> _Task goal_
Your answer must be an exact copy of the records, with no pictures included.

[Bounding box prediction data]
^^^^

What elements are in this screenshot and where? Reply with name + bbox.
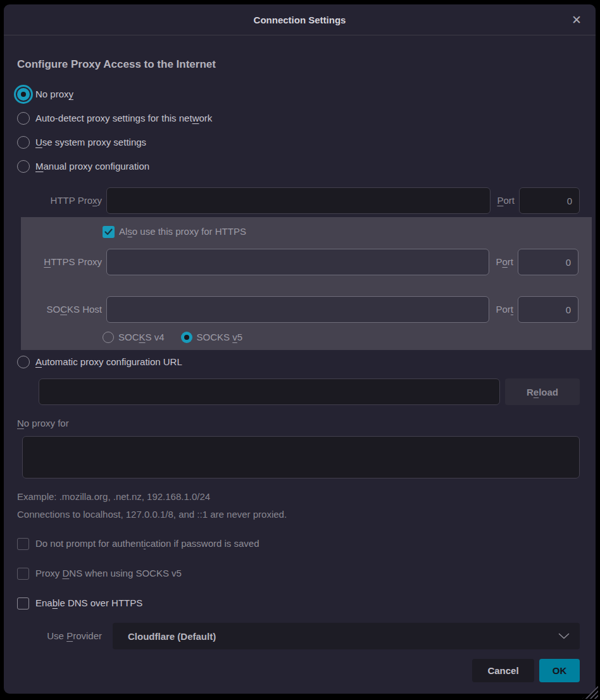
cancel-button[interactable]: Cancel	[472, 659, 534, 682]
close-icon[interactable]: ✕	[568, 11, 585, 28]
dialog-content: Configure Proxy Access to the Internet N…	[4, 35, 596, 694]
also-use-https-checkbox[interactable]	[103, 226, 115, 238]
doh-provider-value: Cloudflare (Default)	[128, 631, 558, 642]
radio-option-manual-proxy[interactable]: Manual proxy configuration	[17, 154, 580, 178]
connection-settings-dialog: Connection Settings ✕ Configure Proxy Ac…	[4, 4, 596, 694]
proxy-dns-checkbox[interactable]	[17, 568, 29, 580]
page-title: Configure Proxy Access to the Internet	[17, 57, 580, 72]
dialog-button-row: Cancel OK	[17, 659, 580, 682]
no-proxy-label: No proxy	[35, 87, 73, 101]
dialog-titlebar: Connection Settings ✕	[4, 4, 596, 35]
proxy-dns-row[interactable]: Proxy DNS when using SOCKS v5	[17, 565, 580, 582]
no-proxy-for-textarea[interactable]	[22, 436, 580, 478]
socks-port-label: Port	[496, 303, 513, 316]
ok-button[interactable]: OK	[539, 659, 580, 682]
enable-doh-checkbox[interactable]	[17, 597, 29, 609]
auto-url-input-row: Reload	[39, 378, 580, 405]
radio-option-auto-url[interactable]: Automatic proxy configuration URL	[17, 353, 580, 372]
socks-host-label: SOCKS Host	[21, 303, 102, 316]
http-proxy-input[interactable]	[106, 187, 491, 214]
manual-proxy-label: Manual proxy configuration	[35, 159, 149, 173]
system-proxy-label: Use system proxy settings	[35, 135, 146, 149]
https-port-input[interactable]	[518, 249, 578, 275]
manual-proxy-radio[interactable]	[17, 160, 30, 173]
http-port-label: Port	[497, 194, 515, 208]
socks-port-input[interactable]	[518, 296, 578, 323]
radio-option-auto-detect[interactable]: Auto-detect proxy settings for this netw…	[17, 106, 580, 130]
system-proxy-radio[interactable]	[17, 136, 30, 149]
auto-url-label: Automatic proxy configuration URL	[35, 355, 182, 369]
auto-detect-radio[interactable]	[17, 112, 30, 125]
also-use-https-label: Also use this proxy for HTTPS	[119, 225, 246, 239]
enable-doh-label: Enable DNS over HTTPS	[35, 596, 142, 610]
localhost-note-text: Connections to localhost, 127.0.0.1/8, a…	[17, 508, 580, 522]
use-provider-label: Use Provider	[17, 629, 102, 643]
no-prompt-auth-label: Do not prompt for authentication if pass…	[35, 537, 259, 551]
radio-option-system-proxy[interactable]: Use system proxy settings	[17, 130, 580, 154]
socks-host-input[interactable]	[106, 296, 489, 323]
https-port-label: Port	[496, 255, 513, 269]
checkmark-icon	[104, 228, 113, 235]
proxy-dns-label: Proxy DNS when using SOCKS v5	[35, 566, 182, 580]
socks-version-row: SOCKS v4 SOCKS v5	[103, 329, 578, 346]
also-use-https-row[interactable]: Also use this proxy for HTTPS	[103, 223, 578, 240]
no-proxy-for-label: No proxy for	[17, 416, 580, 431]
example-text: Example: .mozilla.org, .net.nz, 192.168.…	[17, 490, 580, 504]
dialog-title: Connection Settings	[254, 15, 346, 25]
doh-provider-row: Use Provider Cloudflare (Default)	[17, 623, 580, 649]
socks-v5-radio[interactable]	[181, 332, 192, 343]
http-port-input[interactable]	[519, 187, 580, 214]
socks-v5-label: SOCKS v5	[197, 330, 243, 344]
socks-v4-label: SOCKS v4	[118, 330, 165, 344]
auto-detect-label: Auto-detect proxy settings for this netw…	[35, 111, 212, 125]
https-proxy-input[interactable]	[106, 249, 489, 275]
auto-url-radio[interactable]	[17, 356, 30, 368]
no-proxy-radio[interactable]	[17, 88, 30, 101]
socks-v4-radio[interactable]	[103, 332, 114, 343]
http-proxy-label: HTTP Proxy	[17, 194, 102, 208]
https-proxy-row: HTTPS Proxy Port	[21, 249, 578, 275]
http-proxy-row: HTTP Proxy Port	[17, 187, 580, 214]
no-prompt-auth-row[interactable]: Do not prompt for authentication if pass…	[17, 535, 580, 552]
no-prompt-auth-checkbox[interactable]	[17, 538, 29, 550]
socks-host-row: SOCKS Host Port	[21, 296, 578, 323]
https-socks-highlight-section: Also use this proxy for HTTPS HTTPS Prox…	[21, 217, 592, 350]
doh-provider-dropdown[interactable]: Cloudflare (Default)	[113, 623, 580, 649]
reload-button[interactable]: Reload	[505, 378, 580, 405]
https-proxy-label: HTTPS Proxy	[21, 255, 102, 269]
auto-url-input[interactable]	[39, 378, 500, 405]
radio-option-no-proxy[interactable]: No proxy	[17, 82, 580, 106]
enable-doh-row[interactable]: Enable DNS over HTTPS	[17, 595, 580, 611]
chevron-down-icon	[558, 633, 570, 639]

^^^^

> _Task response_
What elements are in this screenshot and where? Reply with name + bbox.
cancel-button[interactable]: Cancel	[472, 659, 534, 682]
close-icon[interactable]: ✕	[568, 11, 585, 28]
dialog-content: Configure Proxy Access to the Internet N…	[4, 35, 596, 694]
also-use-https-checkbox[interactable]	[103, 226, 115, 238]
doh-provider-value: Cloudflare (Default)	[128, 631, 558, 642]
radio-option-manual-proxy[interactable]: Manual proxy configuration	[17, 154, 580, 178]
connection-settings-dialog: Connection Settings ✕ Configure Proxy Ac…	[4, 4, 596, 694]
proxy-dns-checkbox[interactable]	[17, 568, 29, 580]
page-title: Configure Proxy Access to the Internet	[17, 57, 580, 72]
dialog-button-row: Cancel OK	[17, 659, 580, 682]
no-proxy-label: No proxy	[35, 87, 73, 101]
dialog-titlebar: Connection Settings ✕	[4, 4, 596, 35]
proxy-dns-row[interactable]: Proxy DNS when using SOCKS v5	[17, 565, 580, 582]
no-proxy-for-textarea[interactable]	[22, 436, 580, 478]
socks-port-label: Port	[496, 303, 513, 316]
ok-button[interactable]: OK	[539, 659, 580, 682]
enable-doh-checkbox[interactable]	[17, 597, 29, 609]
auto-url-input-row: Reload	[39, 378, 580, 405]
radio-option-auto-url[interactable]: Automatic proxy configuration URL	[17, 353, 580, 372]
socks-host-label: SOCKS Host	[21, 303, 102, 316]
http-proxy-input[interactable]	[106, 187, 491, 214]
manual-proxy-label: Manual proxy configuration	[35, 159, 149, 173]
system-proxy-label: Use system proxy settings	[35, 135, 146, 149]
https-port-input[interactable]	[518, 249, 578, 275]
manual-proxy-radio[interactable]	[17, 160, 30, 173]
http-port-label: Port	[497, 194, 515, 208]
socks-port-input[interactable]	[518, 296, 578, 323]
radio-option-auto-detect[interactable]: Auto-detect proxy settings for this netw…	[17, 106, 580, 130]
system-proxy-radio[interactable]	[17, 136, 30, 149]
auto-url-label: Automatic proxy configuration URL	[35, 355, 182, 369]
auto-detect-radio[interactable]	[17, 112, 30, 125]
also-use-https-label: Also use this proxy for HTTPS	[119, 225, 246, 239]
enable-doh-label: Enable DNS over HTTPS	[35, 596, 142, 610]
localhost-note-text: Connections to localhost, 127.0.0.1/8, a…	[17, 508, 580, 522]
use-provider-label: Use Provider	[17, 629, 102, 643]
no-prompt-auth-label: Do not prompt for authentication if pass…	[35, 537, 259, 551]
radio-option-system-proxy[interactable]: Use system proxy settings	[17, 130, 580, 154]
socks-host-input[interactable]	[106, 296, 489, 323]
https-port-label: Port	[496, 255, 513, 269]
checkmark-icon	[104, 228, 113, 235]
proxy-dns-label: Proxy DNS when using SOCKS v5	[35, 566, 182, 580]
socks-version-row: SOCKS v4 SOCKS v5	[103, 329, 578, 346]
also-use-https-row[interactable]: Also use this proxy for HTTPS	[103, 223, 578, 240]
no-proxy-for-label: No proxy for	[17, 416, 580, 431]
example-text: Example: .mozilla.org, .net.nz, 192.168.…	[17, 490, 580, 504]
dialog-title: Connection Settings	[254, 15, 346, 25]
doh-provider-row: Use Provider Cloudflare (Default)	[17, 623, 580, 649]
socks-v5-radio[interactable]	[181, 332, 192, 343]
http-port-input[interactable]	[519, 187, 580, 214]
socks-v5-label: SOCKS v5	[197, 330, 243, 344]
socks-v4-label: SOCKS v4	[118, 330, 165, 344]
auto-detect-label: Auto-detect proxy settings for this netw…	[35, 111, 212, 125]
https-proxy-input[interactable]	[106, 249, 489, 275]
auto-url-radio[interactable]	[17, 356, 30, 368]
no-proxy-radio[interactable]	[17, 88, 30, 101]
socks-v4-radio[interactable]	[103, 332, 114, 343]
http-proxy-label: HTTP Proxy	[17, 194, 102, 208]
https-proxy-row: HTTPS Proxy Port	[21, 249, 578, 275]
http-proxy-row: HTTP Proxy Port	[17, 187, 580, 214]
no-prompt-auth-row[interactable]: Do not prompt for authentication if pass…	[17, 535, 580, 552]
no-prompt-auth-checkbox[interactable]	[17, 538, 29, 550]
socks-host-row: SOCKS Host Port	[21, 296, 578, 323]
https-socks-highlight-section: Also use this proxy for HTTPS HTTPS Prox…	[21, 217, 592, 350]
doh-provider-dropdown[interactable]: Cloudflare (Default)	[113, 623, 580, 649]
reload-button[interactable]: Reload	[505, 378, 580, 405]
https-proxy-label: HTTPS Proxy	[21, 255, 102, 269]
auto-url-input[interactable]	[39, 378, 500, 405]
radio-option-no-proxy[interactable]: No proxy	[17, 82, 580, 106]
enable-doh-row[interactable]: Enable DNS over HTTPS	[17, 595, 580, 611]
chevron-down-icon	[558, 633, 570, 639]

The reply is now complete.